Set down exactly the lines in the records below that run from the line with "вживання лимона з" to the line with "salaire. Ces prestations offrent une", inclusive, and nothing more.

(Extracted page text data)
━━━━━━━━━━
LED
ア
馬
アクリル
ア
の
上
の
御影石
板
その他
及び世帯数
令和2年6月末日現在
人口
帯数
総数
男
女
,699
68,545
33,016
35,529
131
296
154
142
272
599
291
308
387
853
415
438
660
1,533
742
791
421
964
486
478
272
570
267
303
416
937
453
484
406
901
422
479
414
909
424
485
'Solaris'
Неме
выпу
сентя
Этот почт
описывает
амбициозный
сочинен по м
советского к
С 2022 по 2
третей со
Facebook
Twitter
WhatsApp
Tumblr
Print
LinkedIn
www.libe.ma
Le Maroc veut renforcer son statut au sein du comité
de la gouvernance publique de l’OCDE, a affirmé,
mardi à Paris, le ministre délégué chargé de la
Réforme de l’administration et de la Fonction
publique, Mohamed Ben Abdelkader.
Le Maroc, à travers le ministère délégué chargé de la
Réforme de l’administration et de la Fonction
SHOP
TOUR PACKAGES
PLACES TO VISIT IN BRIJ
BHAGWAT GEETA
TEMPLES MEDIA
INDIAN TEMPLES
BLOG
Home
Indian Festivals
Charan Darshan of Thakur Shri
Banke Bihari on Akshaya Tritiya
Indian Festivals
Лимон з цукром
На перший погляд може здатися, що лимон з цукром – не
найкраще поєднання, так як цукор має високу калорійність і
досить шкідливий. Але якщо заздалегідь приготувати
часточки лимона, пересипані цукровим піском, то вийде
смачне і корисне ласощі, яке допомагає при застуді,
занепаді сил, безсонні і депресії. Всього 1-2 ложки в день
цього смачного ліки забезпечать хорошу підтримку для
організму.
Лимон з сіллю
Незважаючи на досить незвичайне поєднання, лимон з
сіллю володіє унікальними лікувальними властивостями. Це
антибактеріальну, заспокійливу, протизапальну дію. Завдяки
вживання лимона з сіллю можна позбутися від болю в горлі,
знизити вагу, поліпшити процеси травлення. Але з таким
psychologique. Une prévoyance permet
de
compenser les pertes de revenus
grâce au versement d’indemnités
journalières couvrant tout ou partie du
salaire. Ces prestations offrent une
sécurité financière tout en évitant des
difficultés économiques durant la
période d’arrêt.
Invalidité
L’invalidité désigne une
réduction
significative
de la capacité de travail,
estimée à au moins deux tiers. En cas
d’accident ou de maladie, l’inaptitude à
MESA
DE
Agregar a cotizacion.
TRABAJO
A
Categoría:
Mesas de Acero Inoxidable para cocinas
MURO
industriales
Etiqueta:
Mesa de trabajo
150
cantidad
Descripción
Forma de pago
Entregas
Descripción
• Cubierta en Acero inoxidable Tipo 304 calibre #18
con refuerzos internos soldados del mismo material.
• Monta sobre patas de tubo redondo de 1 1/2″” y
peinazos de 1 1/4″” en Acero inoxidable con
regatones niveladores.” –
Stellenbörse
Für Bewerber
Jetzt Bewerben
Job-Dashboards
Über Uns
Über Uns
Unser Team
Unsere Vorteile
━━━━━━━━━━
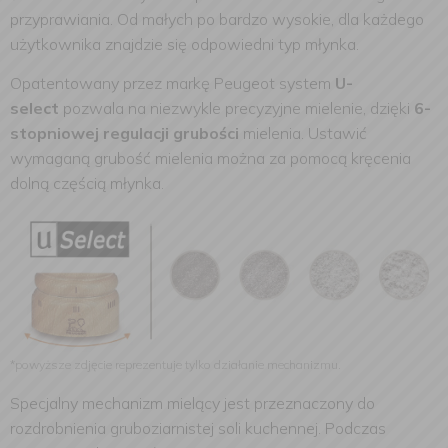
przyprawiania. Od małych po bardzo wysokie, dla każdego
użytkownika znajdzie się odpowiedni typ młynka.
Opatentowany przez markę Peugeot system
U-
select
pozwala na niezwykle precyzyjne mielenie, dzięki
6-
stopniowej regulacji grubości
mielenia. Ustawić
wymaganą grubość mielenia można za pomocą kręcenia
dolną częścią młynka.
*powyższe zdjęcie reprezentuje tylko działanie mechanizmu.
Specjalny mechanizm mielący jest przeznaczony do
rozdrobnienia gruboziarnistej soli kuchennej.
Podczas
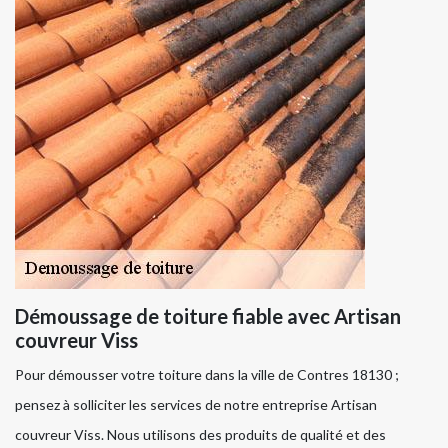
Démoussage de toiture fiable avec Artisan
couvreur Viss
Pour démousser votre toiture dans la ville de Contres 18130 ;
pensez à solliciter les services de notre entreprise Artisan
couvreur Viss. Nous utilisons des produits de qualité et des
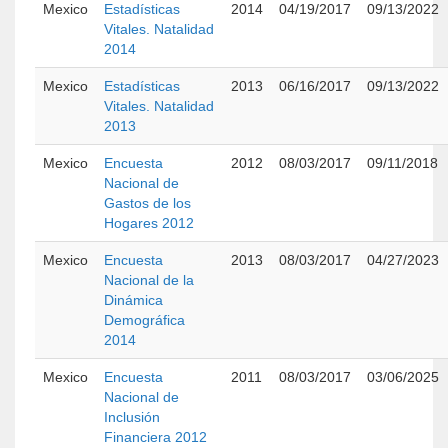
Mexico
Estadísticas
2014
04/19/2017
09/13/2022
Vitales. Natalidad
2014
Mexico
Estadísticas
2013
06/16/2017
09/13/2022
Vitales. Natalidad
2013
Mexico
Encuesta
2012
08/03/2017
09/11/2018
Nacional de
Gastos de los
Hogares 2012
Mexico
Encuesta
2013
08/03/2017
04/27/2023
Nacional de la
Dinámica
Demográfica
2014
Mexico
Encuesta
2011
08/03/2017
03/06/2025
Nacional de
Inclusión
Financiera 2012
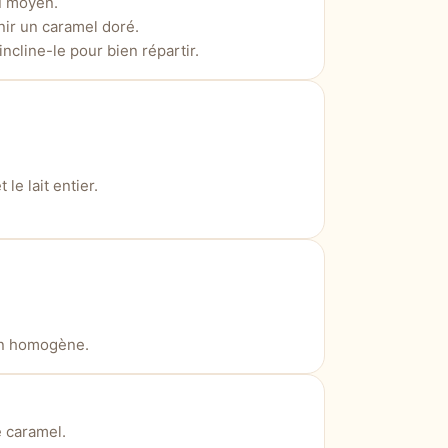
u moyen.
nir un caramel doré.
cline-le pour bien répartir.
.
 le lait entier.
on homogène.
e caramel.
━━━━━━━━━━
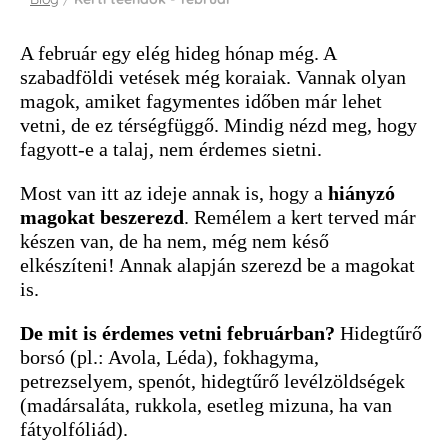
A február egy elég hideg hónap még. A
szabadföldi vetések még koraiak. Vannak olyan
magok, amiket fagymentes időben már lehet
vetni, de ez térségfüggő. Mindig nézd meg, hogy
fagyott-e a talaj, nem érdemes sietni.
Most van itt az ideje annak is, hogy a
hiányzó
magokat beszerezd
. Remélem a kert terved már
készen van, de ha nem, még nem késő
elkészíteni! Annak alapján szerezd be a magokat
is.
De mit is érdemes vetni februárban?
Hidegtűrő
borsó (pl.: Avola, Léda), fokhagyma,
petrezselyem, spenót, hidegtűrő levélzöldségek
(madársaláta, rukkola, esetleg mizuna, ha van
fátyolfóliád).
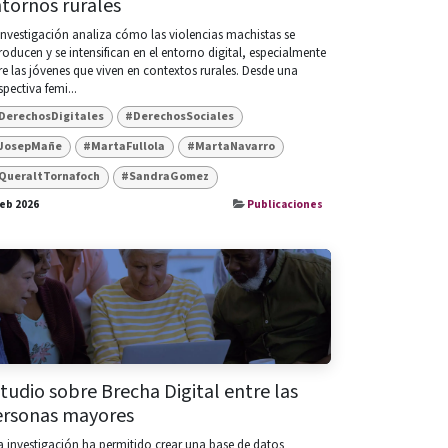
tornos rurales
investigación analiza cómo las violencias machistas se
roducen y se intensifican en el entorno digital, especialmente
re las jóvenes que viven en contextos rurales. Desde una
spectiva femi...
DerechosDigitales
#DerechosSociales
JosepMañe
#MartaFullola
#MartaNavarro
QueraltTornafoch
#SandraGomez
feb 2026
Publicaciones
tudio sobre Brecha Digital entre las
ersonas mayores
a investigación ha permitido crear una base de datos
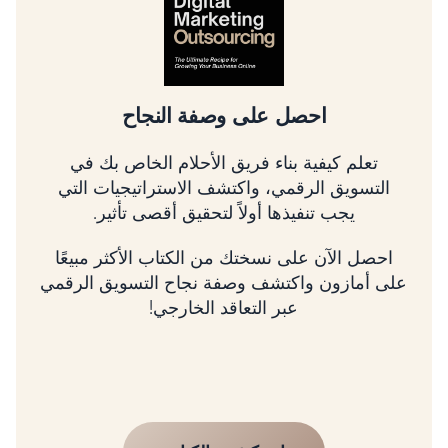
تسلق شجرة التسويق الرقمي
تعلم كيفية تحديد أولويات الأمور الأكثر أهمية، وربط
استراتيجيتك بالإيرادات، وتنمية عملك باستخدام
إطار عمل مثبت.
━━━━━━━━━━
### ANSWER
вживання лимона з сіллю можна позбутися від болю в горлі,
знизити вагу, поліпшити процеси травлення. Але з таким
psychologique. Une prévoyance permet
de
compenser les pertes de revenus
grâce au versement d’indemnités
journalières couvrant tout ou partie du
salaire. Ces prestations offrent une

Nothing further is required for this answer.